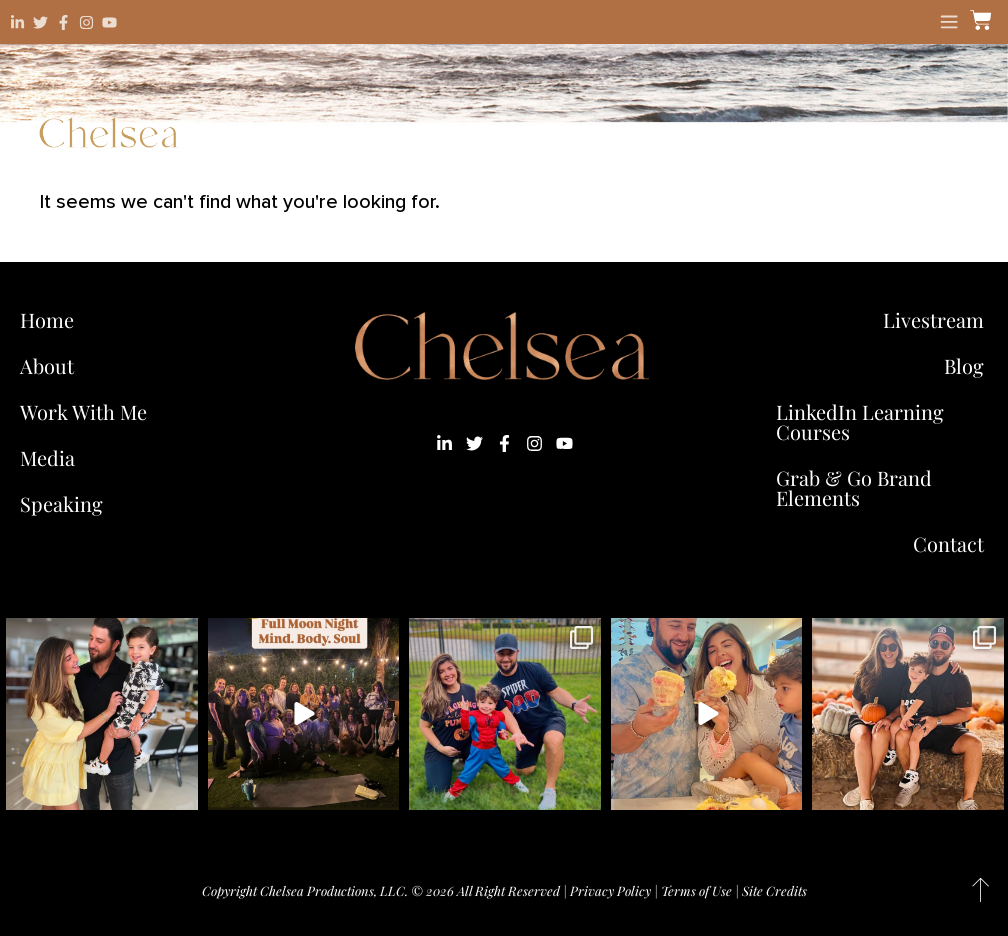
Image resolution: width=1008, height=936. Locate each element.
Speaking (61, 503)
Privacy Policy (610, 890)
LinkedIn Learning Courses (860, 421)
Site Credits (774, 890)
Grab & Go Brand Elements (854, 487)
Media (47, 457)
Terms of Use (696, 890)
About (47, 365)
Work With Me (88, 411)
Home (47, 319)
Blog (964, 365)
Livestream (933, 319)
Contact (948, 543)
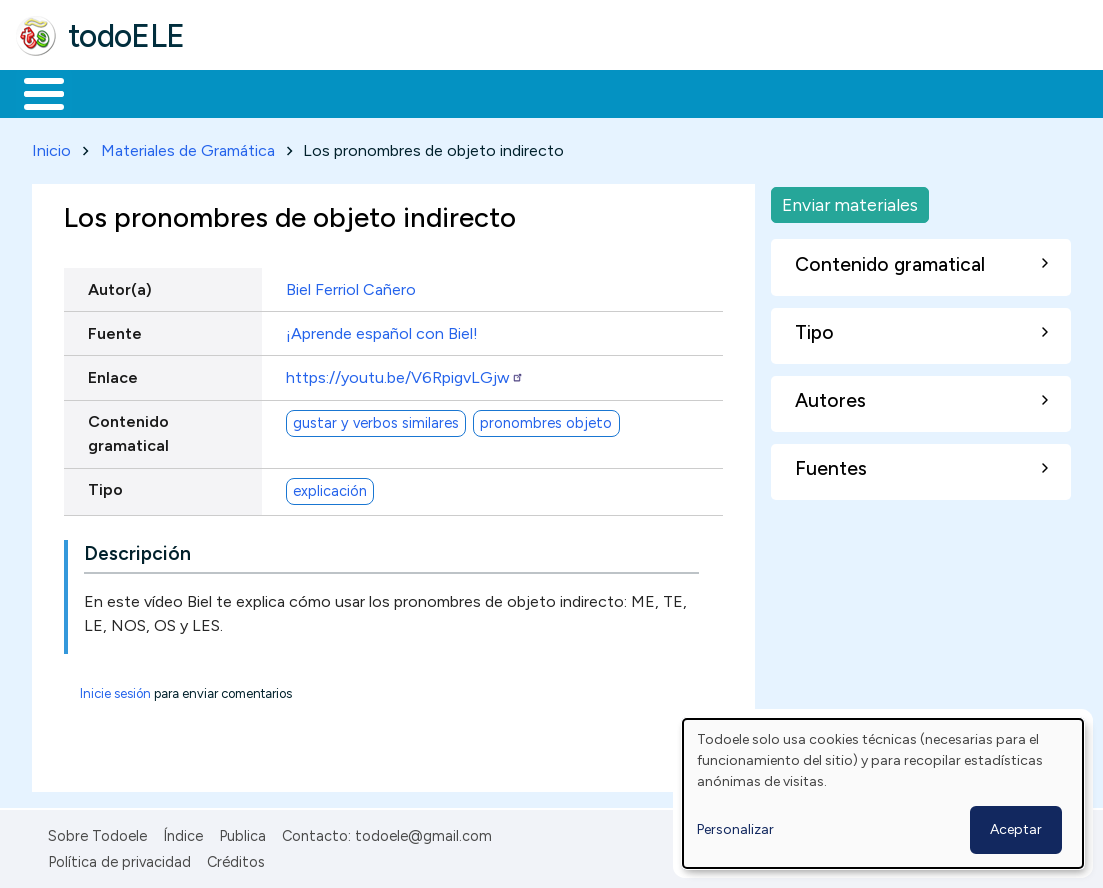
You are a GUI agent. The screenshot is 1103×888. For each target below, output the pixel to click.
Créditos (236, 858)
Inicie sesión (115, 689)
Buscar (821, 92)
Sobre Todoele (97, 832)
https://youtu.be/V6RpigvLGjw (405, 373)
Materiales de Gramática (188, 146)
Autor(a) (120, 285)
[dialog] (883, 793)
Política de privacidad (119, 858)
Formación (241, 92)
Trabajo (360, 92)
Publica (242, 832)
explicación (330, 487)
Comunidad (731, 92)
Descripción (137, 549)
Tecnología (598, 92)
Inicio (33, 92)
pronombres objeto (546, 419)
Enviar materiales (850, 200)
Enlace (113, 373)
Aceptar (1016, 829)
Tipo (105, 486)
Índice (183, 832)
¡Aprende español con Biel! (382, 329)
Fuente (115, 329)
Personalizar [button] (735, 829)
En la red (472, 92)
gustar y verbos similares (376, 419)
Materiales (112, 92)
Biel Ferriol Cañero (351, 285)
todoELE (126, 36)
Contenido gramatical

> **TASK INSTRUCTIONS**
Whenever a line in the entries holds the word "each", copy that line.

> **TASK ANSWER**
Image resolution: width=1008, height=936. Locate each element.
You are a GUI agent. The screenshot is 1103×888. For each target below, output the pixel to click.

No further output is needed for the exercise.